------ RECORD SET ------

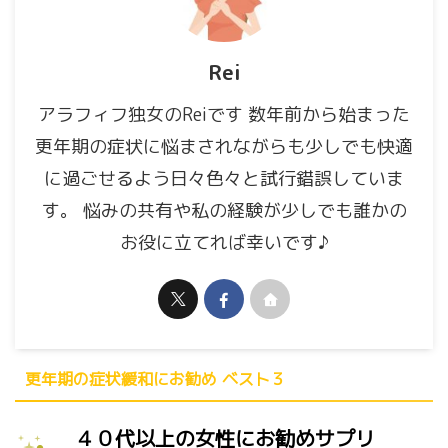
Rei
アラフィフ独女のReiです 数年前から始まった
更年期の症状に悩まされながらも少しでも快適
に過ごせるよう日々色々と試行錯誤していま
す。 悩みの共有や私の経験が少しでも誰かの
お役に立てれば幸いです♪
更年期の症状緩和にお勧め ベスト３
４０代以上の女性にお勧めサプリ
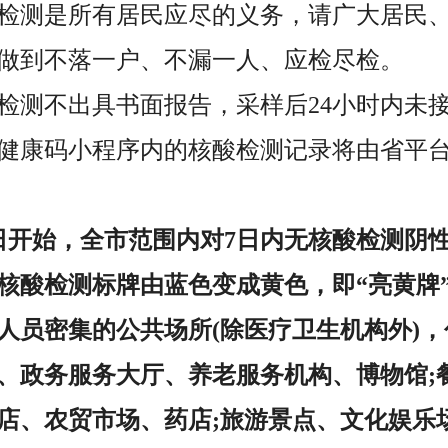
检测是所有居民应尽的义务，请广大居民
做到不落一户、不漏一人、应检尽检。
检测不出具书面报告，采样后24小时内未
健康码小程序内的核酸检测记录将由省平
9日开始，全市范围内对7日内无核酸检测阴
核酸检测标牌由蓝色变成黄色，即“亮黄牌
入人员密集的公共场所(除医疗卫生机构外)
、政务服务大厅、养老服务机构、博物馆;
店、农贸市场、药店;旅游景点、文化娱乐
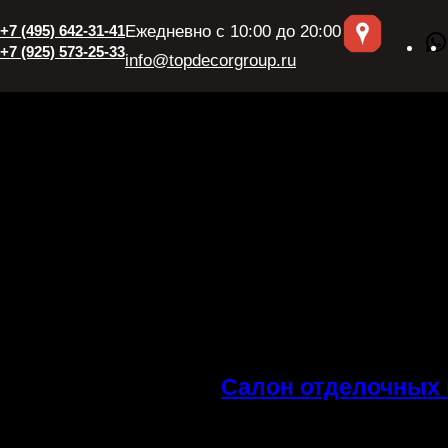
+7 (495) 642-31-41
Ежедневно с 10:00 до 20:00
+7 (925) 573-25-33
info@topdecorgroup.ru
Салон отделочных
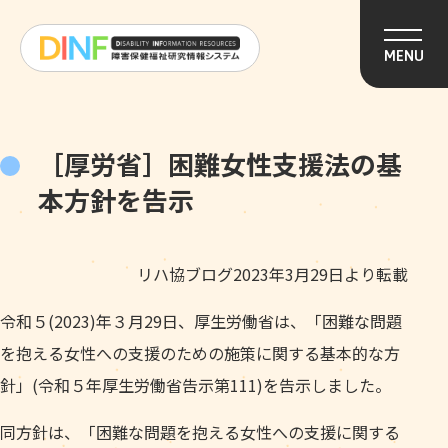
このページの本文へ移動
MENU
［厚労省］困難女性支援法の基
本方針を告示
リハ協ブログ2023年3月29日より転載
令和５(2023)年３月29日、厚生労働省は、「困難な問題
を抱える女性への支援のための施策に関する基本的な方
針」(令和５年厚生労働省告示第111)を告示しました。
同方針は、「困難な問題を抱える女性への支援に関する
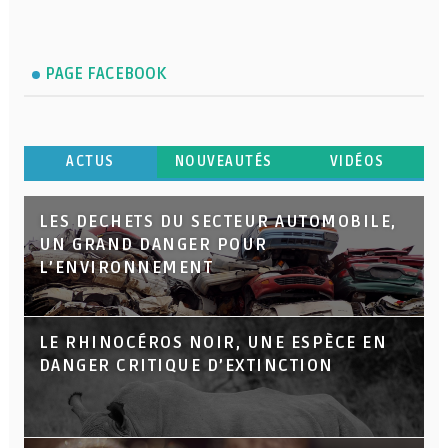
PAGE FACEBOOK
ACTUS
NOUVEAUTÉS
VIDÉOS
LES DECHETS DU SECTEUR AUTOMOBILE,
UN GRAND DANGER POUR
L’ENVIRONNEMENT
LE RHINOCÉROS NOIR, UNE ESPÈCE EN
DANGER CRITIQUE D’EXTINCTION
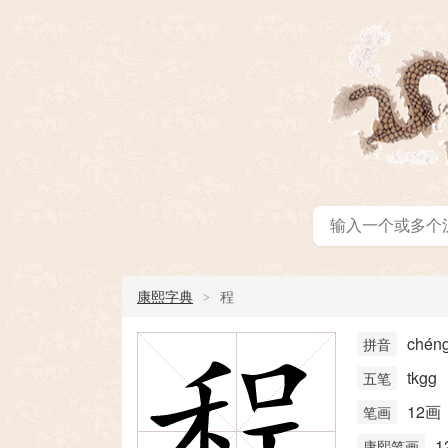
康熙字典
程
chén
拼音
tkgg
五笔
12画
笔画
1
康熙笔画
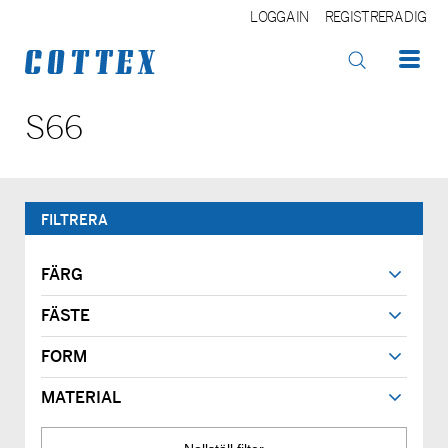
LOGGA IN
REGISTRERA DIG
OK
S66
FILTRERA
FÄRG
FÄSTE
FORM
MATERIAL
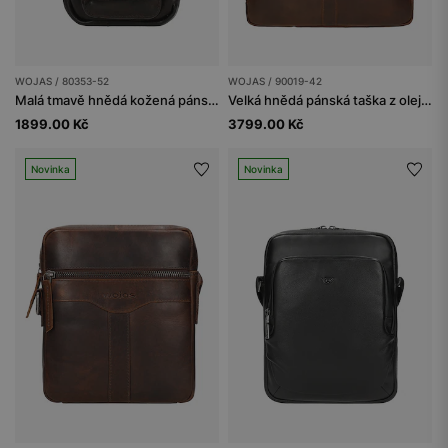
WOJAS / 80353-52
WOJAS / 90019-42
Malá tmavě hnědá kožená pánská taška
Velká hnědá pánská taška z olejované kůže pull up
1899.00 Kč
3799.00 Kč
Novinka
Novinka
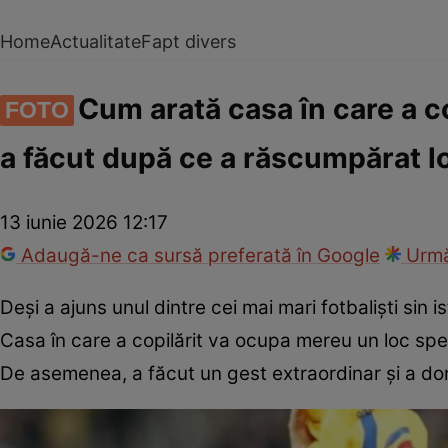
Home
Actualitate
Fapt divers
Cum arată casa în care a co
FOTO
a făcut după ce a răscumpărat l
13 iunie 2026 12:17
Adaugă-ne ca sursă preferată în Google
Urmă
Deși a ajuns unul dintre cei mai mari fotbaliști sin
Casa în care a copilărit va ocupa mereu un loc spec
De asemenea, a făcut un gest extraordinar și a do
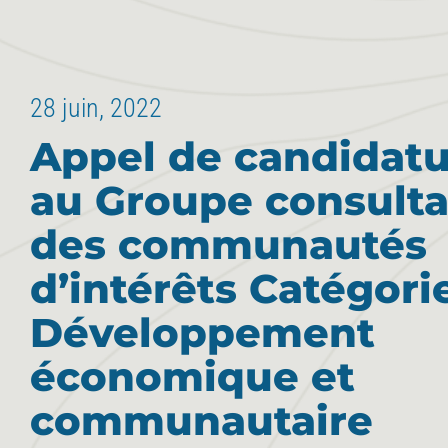
28 juin, 2022
Appel de candidatu
au Groupe consulta
des communautés
d’intérêts Catégori
Développement
économique et
communautaire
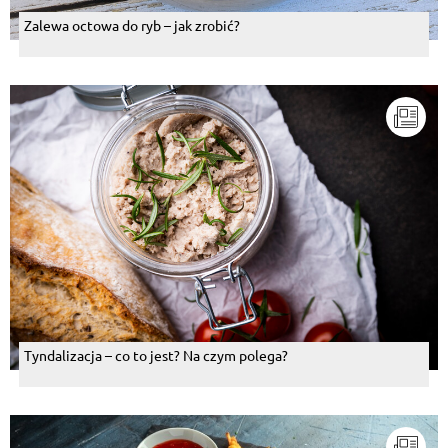
Zalewa octowa do ryb – jak zrobić?
Tyndalizacja – co to jest? Na czym polega?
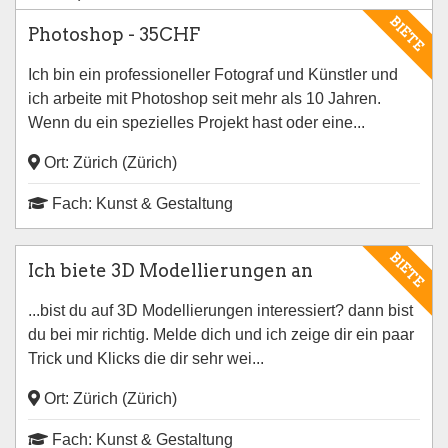
BIETE
Photoshop - 35CHF
Ich bin ein professioneller Fotograf und Künstler und
ich arbeite mit Photoshop seit mehr als 10 Jahren.
Wenn du ein spezielles Projekt hast oder eine...
Ort: Zürich (Zürich)
Fach: Kunst & Gestaltung
BIETE
Ich biete 3D Modellierungen an
...bist du auf 3D Modellierungen interessiert? dann bist
du bei mir richtig. Melde dich und ich zeige dir ein paar
Trick und Klicks die dir sehr wei...
Ort: Zürich (Zürich)
Fach: Kunst & Gestaltung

------

▸ **EXERCISE BRIEF**
When you repeat the lines above, keep them exact and leave out each image they contain.

▸ **EXERCISE ANSWER**
Rei
アラフィフ独女のReiです 数年前から始まった
更年期の症状に悩まされながらも少しでも快適
に過ごせるよう日々色々と試行錯誤していま
す。 悩みの共有や私の経験が少しでも誰かの
お役に立てれば幸いです♪
更年期の症状緩和にお勧め ベスト３
４０代以上の女性にお勧めサプリ
检测是所有居民应尽的义务，请广大居民
做到不落一户、不漏一人、应检尽检。
检测不出具书面报告，采样后24小时内未
健康码小程序内的核酸检测记录将由省平
9日开始，全市范围内对7日内无核酸检测阴
核酸检测标牌由蓝色变成黄色，即“亮黄牌
入人员密集的公共场所(除医疗卫生机构外)
、政务服务大厅、养老服务机构、博物馆;
店、农贸市场、药店;旅游景点、文化娱乐
+7 (495) 642-31-41
Ежедневно с 10:00 до 20:00
+7 (925) 573-25-33
info@topdecorgroup.ru
Салон отделочных
このページの本文へ移動
MENU
［厚労省］困難女性支援法の基
本方針を告示
リハ協ブログ2023年3月29日より転載
令和５(2023)年３月29日、厚生労働省は、「困難な問題
を抱える女性への支援のための施策に関する基本的な方
針」(令和５年厚生労働省告示第111)を告示しました。
同方針は、「困難な問題を抱える女性への支援に関する
PAGE FACEBOOK
ACTUS
NOUVEAUTÉS
VIDÉOS
LES DECHETS DU SECTEUR AUTOMOBILE,
UN GRAND DANGER POUR
L’ENVIRONNEMENT
LE RHINOCÉROS NOIR, UNE ESPÈCE EN
DANGER CRITIQUE D’EXTINCTION
康熙字典
程
chén
拼音
tkgg
五笔
12画
笔画
1
康熙笔画
LOGGA IN
REGISTRERA DIG
OK
S66
FILTRERA
FÄRG
FÄSTE
FORM
MATERIAL
WOJAS / 80353-52
WOJAS / 90019-42
Malá tmavě hnědá kožená pánská taška
Velká hnědá pánská taška z olejované kůže pull up
1899.00 Kč
3799.00 Kč
Novinka
Novinka
Home
Actualitate
Fapt divers
Cum arată casa în care a co
FOTO
a făcut după ce a răscumpărat l
13 iunie 2026 12:17
Adaugă-ne ca sursă preferată în Google
Urmă
Deși a ajuns unul dintre cei mai mari fotbaliști sin
Casa în care a copilărit va ocupa mereu un loc spec
De asemenea, a făcut un gest extraordinar și a do
28 juin, 2022
Appel de candidatu
au Groupe consulta
des communautés
d’intérêts Catégori
Développement
économique et
communautaire
Zalewa octowa do ryb – jak zrobić?
Tyndalizacja – co to jest? Na czym polega?
BIETE
Photoshop - 35CHF
Ich bin ein professioneller Fotograf und Künstler und
ich arbeite mit Photoshop seit mehr als 10 Jahren.
Wenn du ein spezielles Projekt hast oder eine...
Ort: Zürich (Zürich)
Fach: Kunst & Gestaltung
BIETE
Ich biete 3D Modellierungen an
...bist du auf 3D Modellierungen interessiert? dann bist
du bei mir richtig. Melde dich und ich zeige dir ein paar
Trick und Klicks die dir sehr wei...
Ort: Zürich (Zürich)
Fach: Kunst & Gestaltung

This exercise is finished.